Charleston Literary Festival
We’ve just had a very nice event to celebrate 25 years of the Charleston Literary Festival. I think I have gone every year for the last twenty. Every year a treat, full of unexpected literary, dramatic and occasionally political pleasures. In my speech, I tried to remember the best intervention by a member of the audience, which was when Lisbet Rausing asked a question of Adam Nicolson which made a connection between his admiration of the patriarchal values of the traditional landed aristocracy in Great Britain and the values of the Estonian aristocracy before the second world war. And what had that led to ? The point was that the audience always knows at least as much as the speakers.
Edmund de Waal
Yesterday we went down to Margate to see Edmund de Waal’s new installation called Atmosphere, porcelain bowls hung in rows with musical intervals in front of the great East window looking out to the north sea. The Dean of Canterbury was there and the Canterbury Cathedral choir. They sang motets from the balcony and it was obvious that his work is a form of monastic contemplation stripped to shape and the space in between, although he talked more of Constable and Turner looking up at the clouds and the dissolution of the distant horizon.

Foxcroft and Ginger
At long last, there are signs that the new London has arrived in Stepney.
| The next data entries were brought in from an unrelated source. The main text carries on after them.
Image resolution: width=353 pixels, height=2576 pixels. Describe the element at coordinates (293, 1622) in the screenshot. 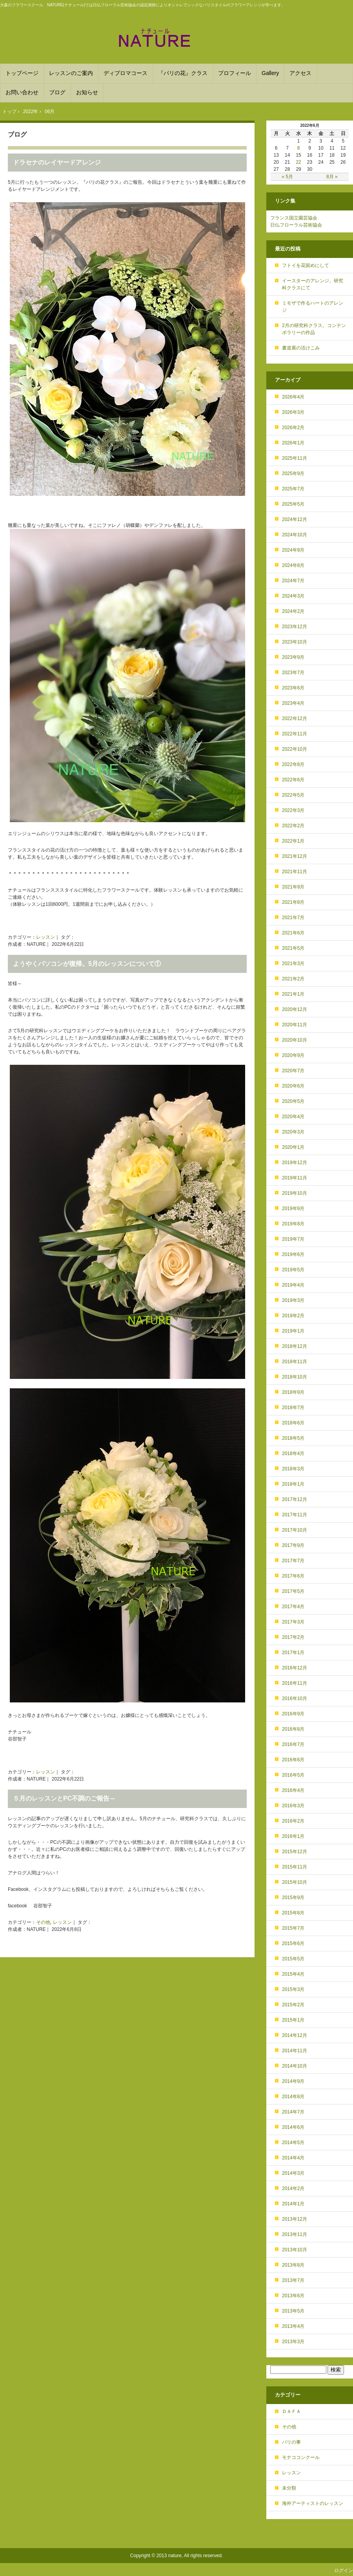 I see `2017年3月` at that location.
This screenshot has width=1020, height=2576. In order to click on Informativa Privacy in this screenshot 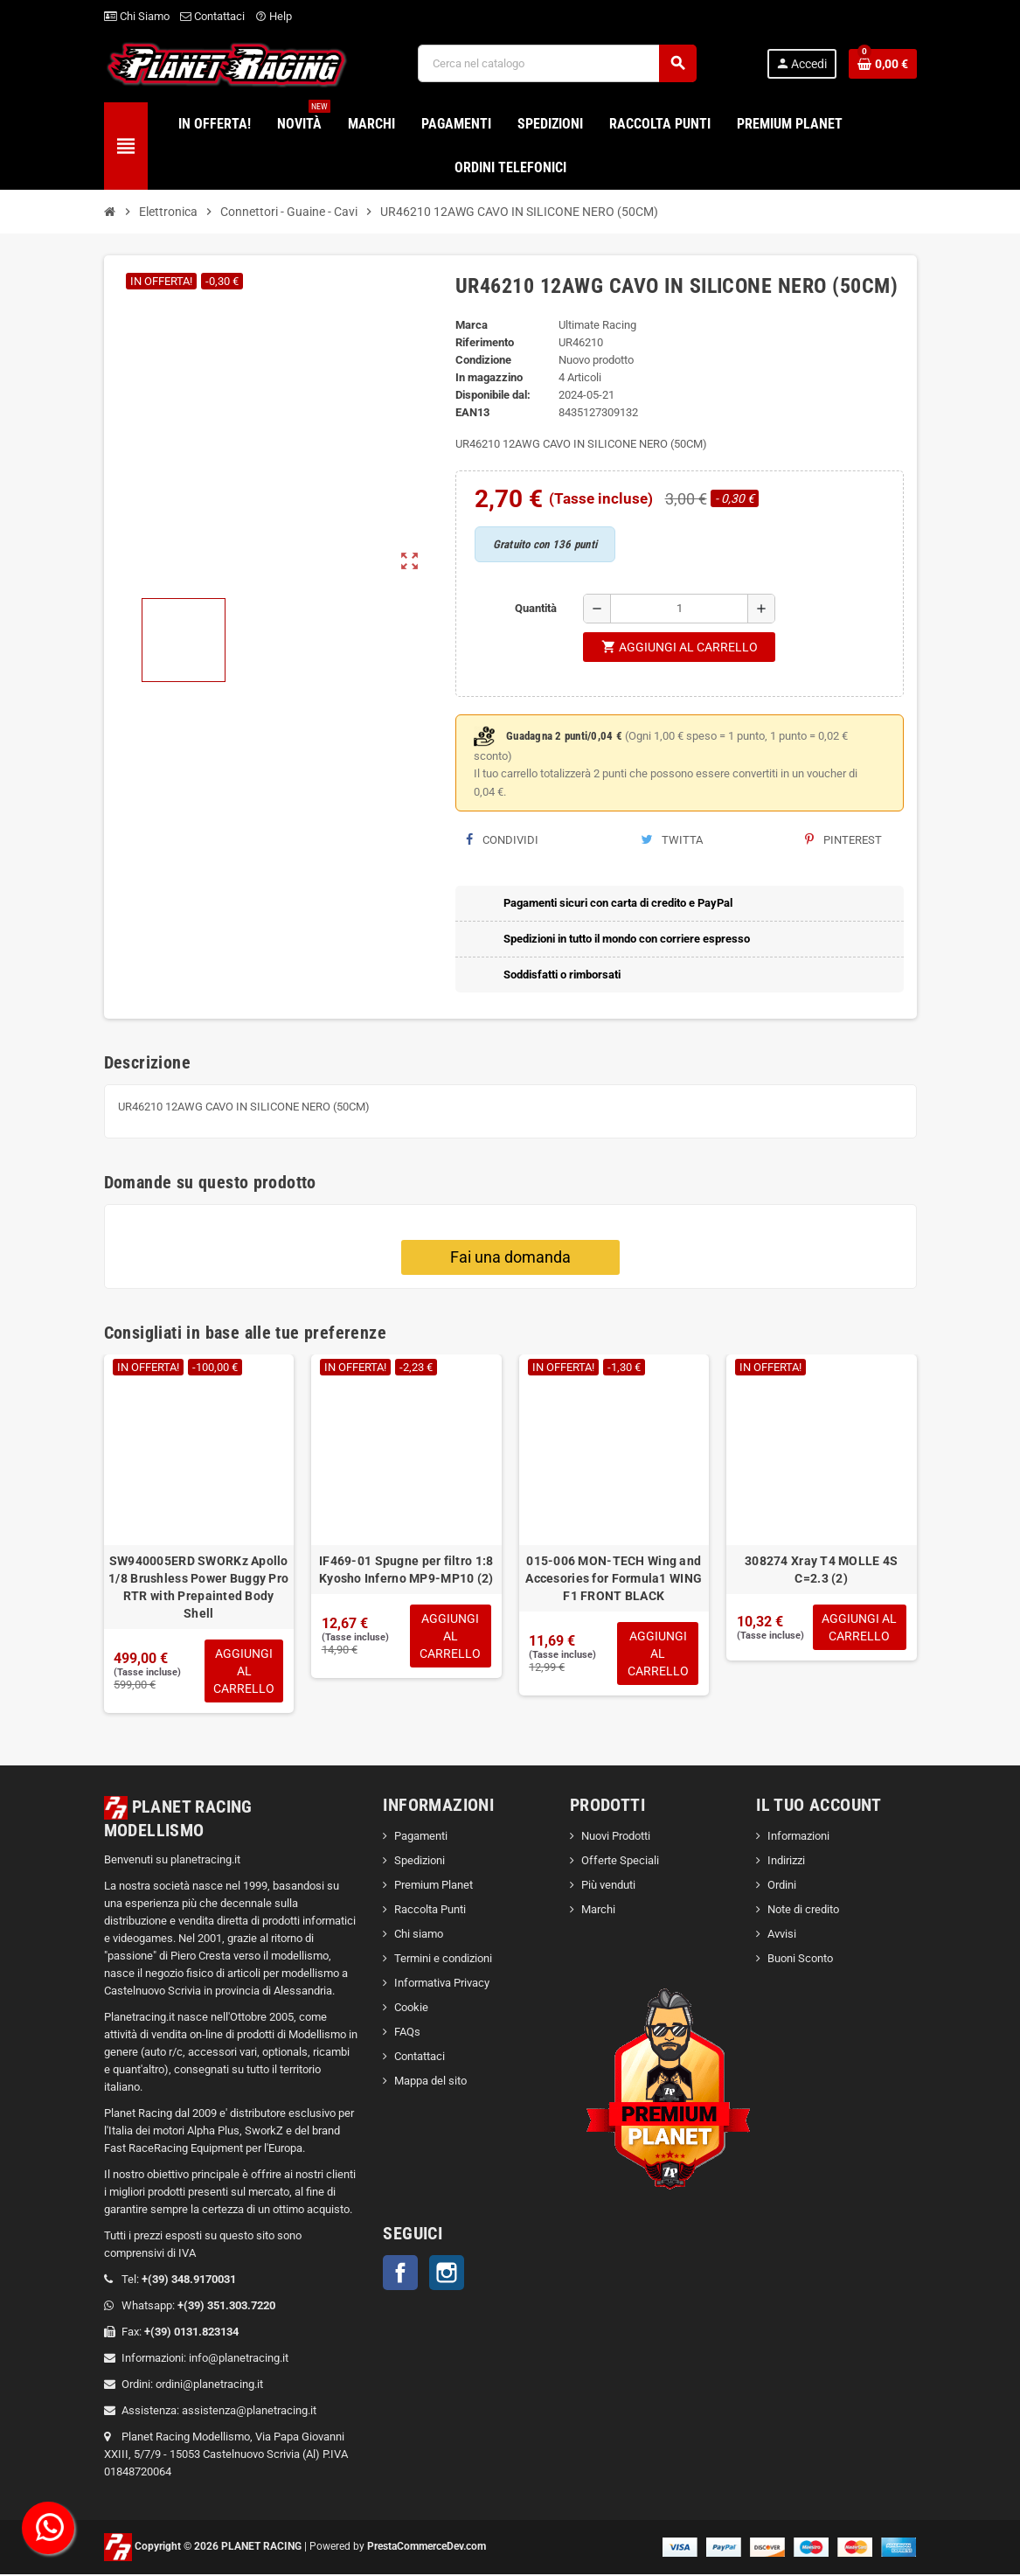 , I will do `click(441, 1984)`.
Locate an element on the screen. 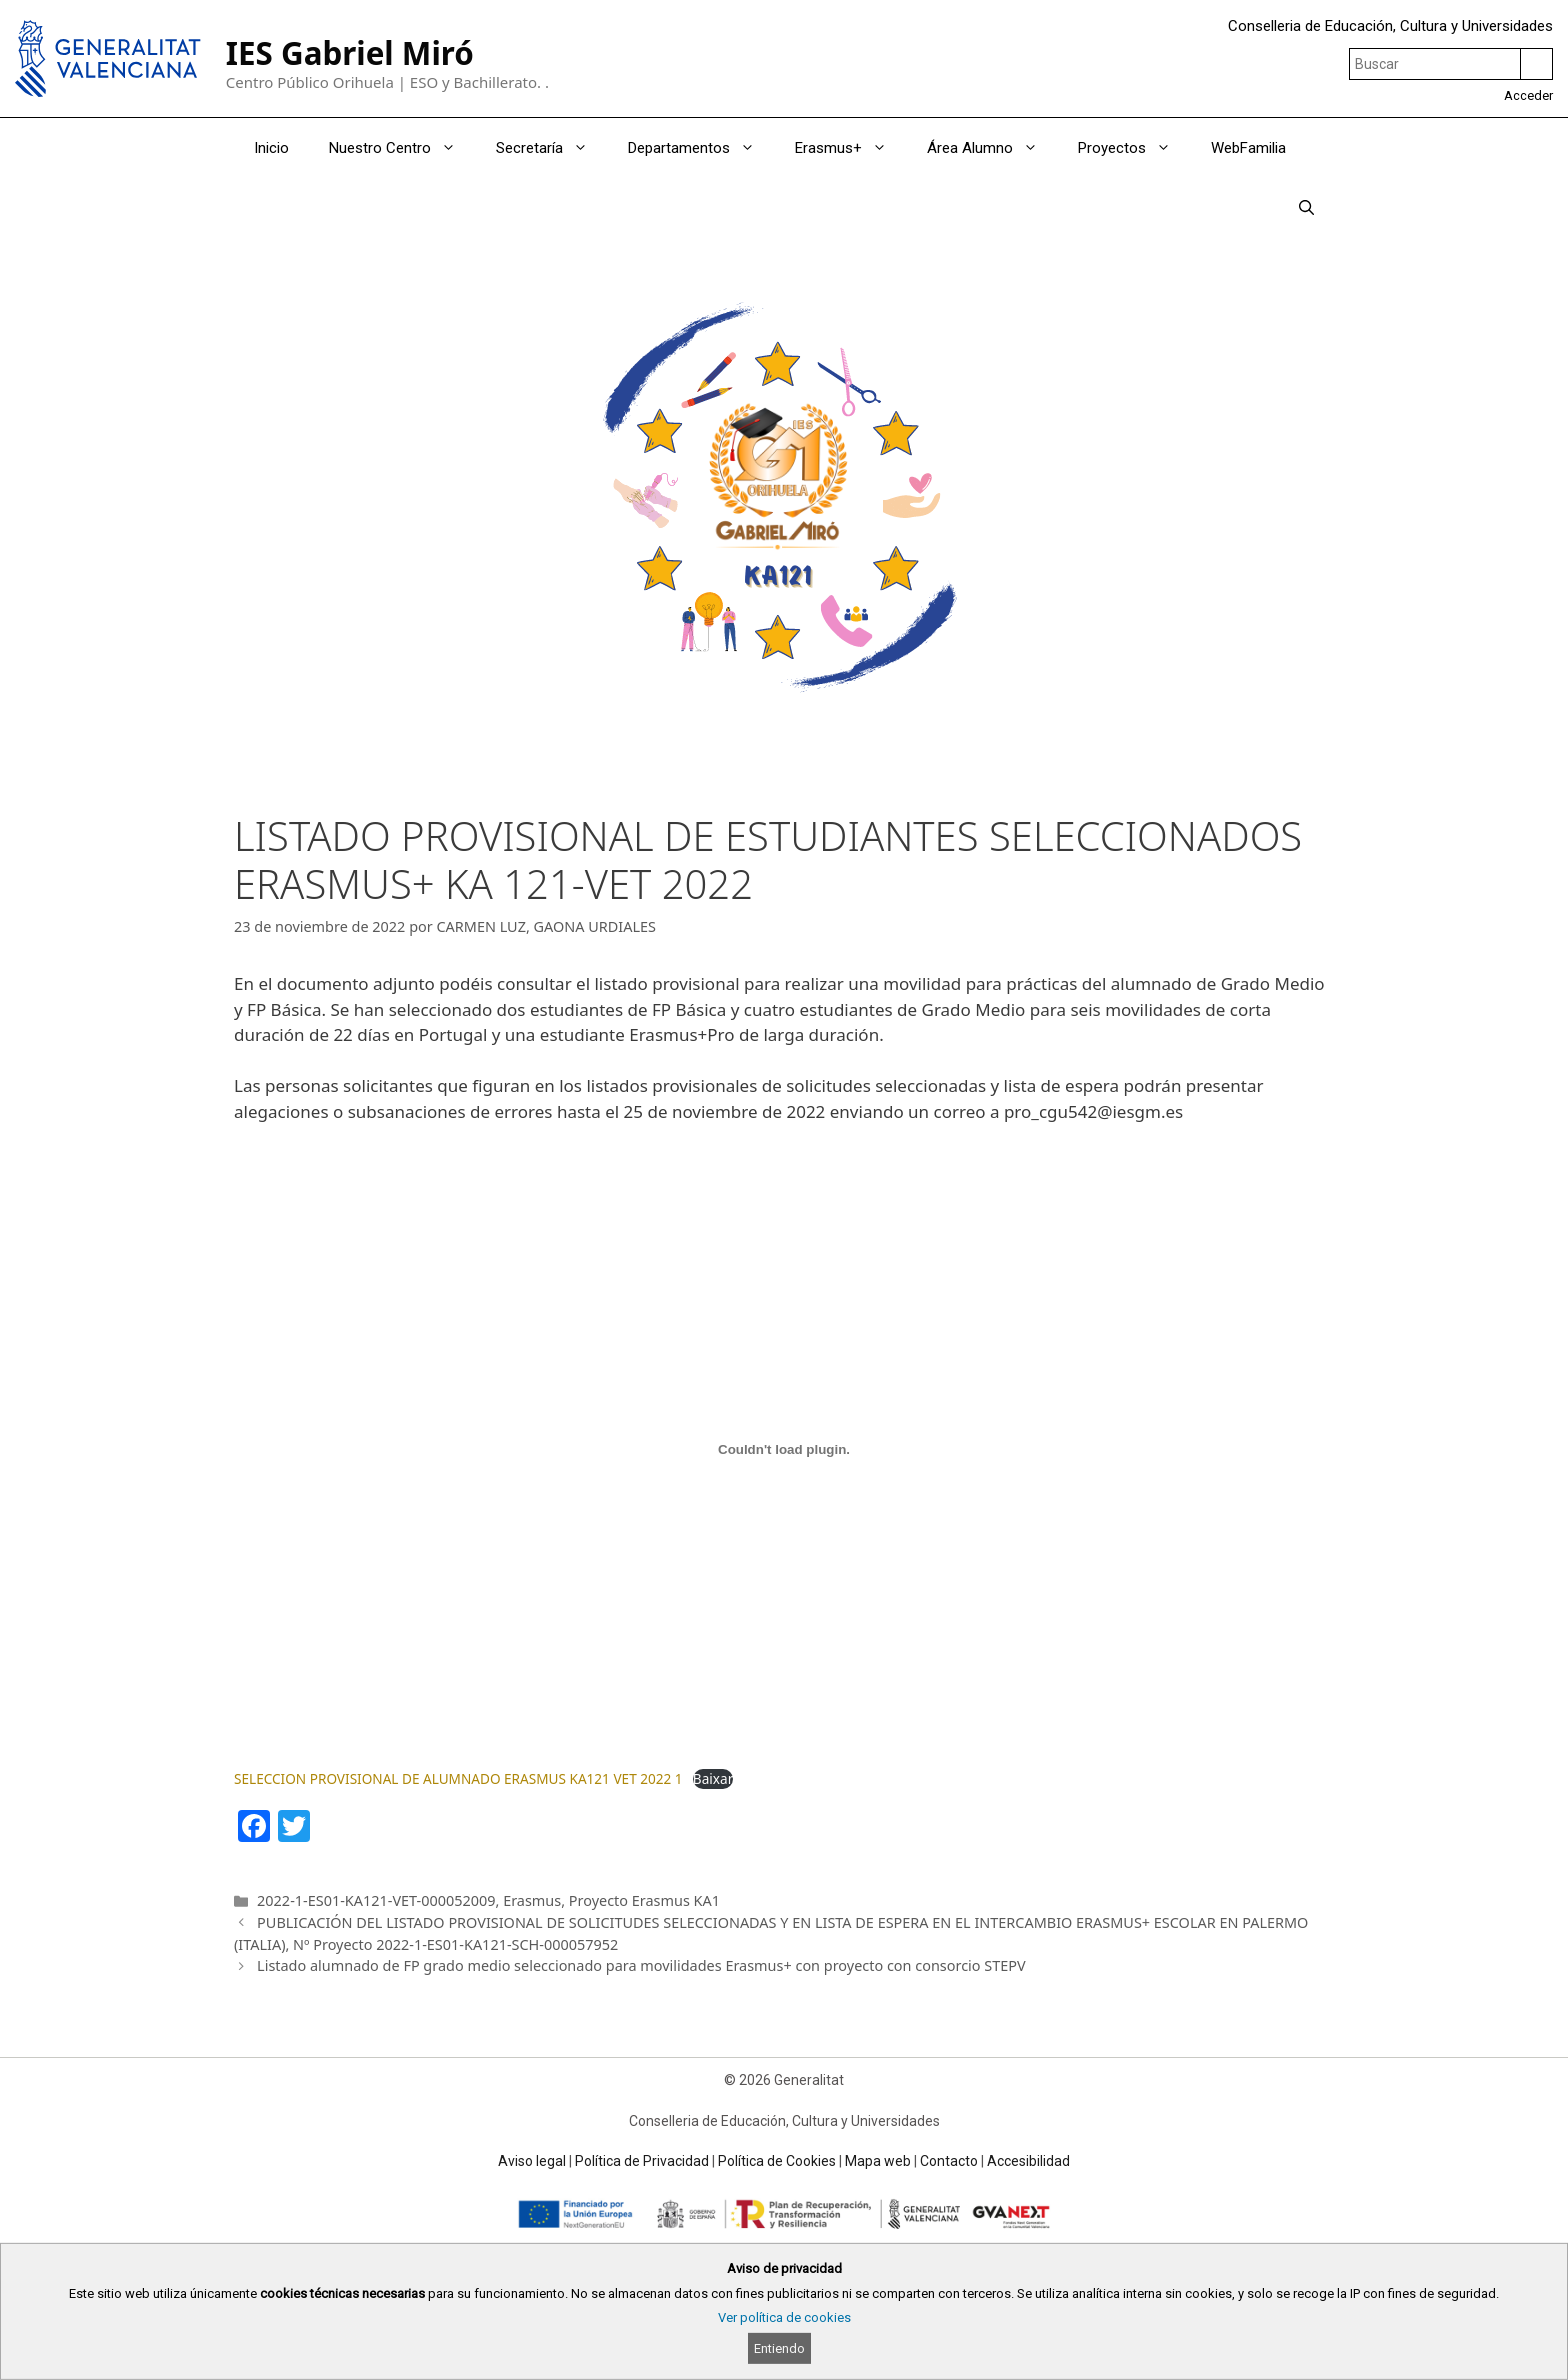 The width and height of the screenshot is (1568, 2380). 2022-1-ES01-KA121-VET-000052009 is located at coordinates (376, 1900).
We’re able to have eggs and bacon in Foxcroft and Ginger, the new, so-called ‘artisan bakery’ which has been installed in the old Wickham’s Department Store, which English Heritage has shamefully failed to list in spite of being one the grandest buildings in the old East end and the subject of a memorable eulogy in Nairn’s London.
A developer has bought the building and installed work units upstairs. Now we don’t have to go to Spitalfields for bread and cappuccino. Farewell to the chicken shops which have traditionally lined the Mile End Road!